As COVID-19 Cases Rise in Douglas County, Superior Mayor Moves Toward Mask Mandate
SUPERIOR, Wis. — There is growing concern over the rise in COVID-19 cases in Douglas County, and Superior Mayor Jim Paine is speaking out about it and making plans on how to help stop the spread of the virus.
“We are in a crisis in Douglas County. This is very much an emergency and this virus is spreading through our community. And so there are a lot of precautions people need to take in their everyday life,” Paine said Wednesday.
This comes as 11 new positive cases have been reported within the last week in Douglas County bringing the total to 48, which is more than double the number of confirmed cases in the county from nearly two weeks ago after going weeks without any cases.
Two of the confirmed cases are city of Superior employees, according to Paine.
Mayor Paine says the employees have since recovered and returned to work, and he believes there are no current cases within City Hall.
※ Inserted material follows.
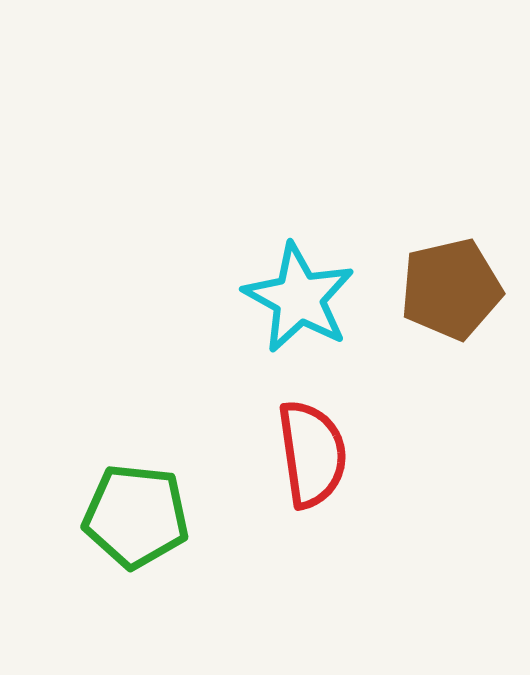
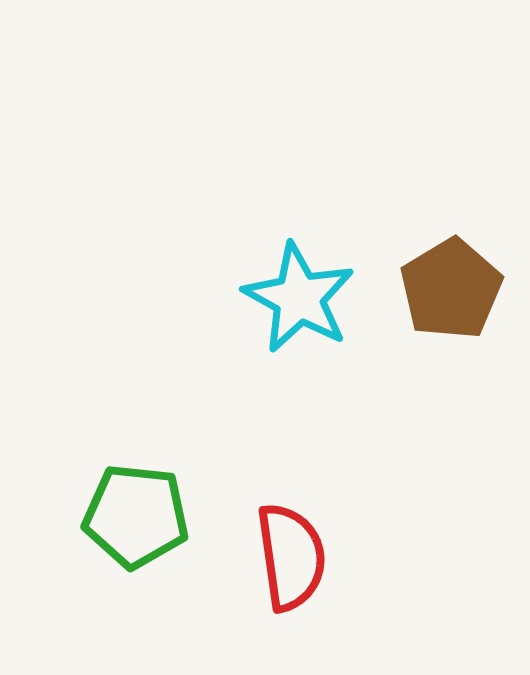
brown pentagon: rotated 18 degrees counterclockwise
red semicircle: moved 21 px left, 103 px down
But as FOX 21’s Dan Hanger reports, Paine wants his staff to eventually wear masks on the job, and he even wants a city wide mandate for all public indoor spaces like Duluth is pushing for.
Paine says he’s following the direction of Douglas County Public Health officials.
He says masks work to help limit the spread of the virus and it’s his responsibility as the city’s top leader to do all he can to protect the community.
“Public safety is what the city of Superior does. That is our primary mission. And if there are ways that we can make the community more safe — particularly with the advice from experts — we’re going to do that,” Paine said.
Paine is working through some internal logistics before mandating all city employees to wear masks in common spaces like the break room, lobby and at their desks. He says the city wide mandate takes more time in the form of an ordinance that councilors would vote on.
The hope is to have an ordinance crafted in the coming weeks, and he doesn’t believe there’s anything to argue about getting it done.
“I don’t believe this is a political issue. I don’t believe it’s an issue of personal liberty. I believe it’s an issue of good citizenship and community safety,” Paine said. “We need to act as a community. You need to take your neighbors safety seriously. That’s what it means to live in a community.”
While City Hall is open to the public, Paine says most city business can be handled over the phone or online, and he’s encouraging voters to request mailed ballots for the upcoming election. Meanwhile, almost all public and city meetings are going back to over the phone or digital only.
Several Superior bars have also been linked to COVID-19 cases in recent weeks. For the latest on that, click here.
Meanwhile, Gov. Tony Evers’ administration has postponed the reopening of the state Capitol building and will require all state employees to wear masks inside of state facilities starting next week.
The Capitol building has been shuttered since March as part of Evers’ plan to slow down the spread of the coronavirus. It had been set to open next Monday, but Evers’ administration announced Wednesday that it will remain closed indefinitely.
The administration also announced that starting Monday, all state employees must wear masks when working indoors in state facilities, including in bathrooms, elevators and parking garages.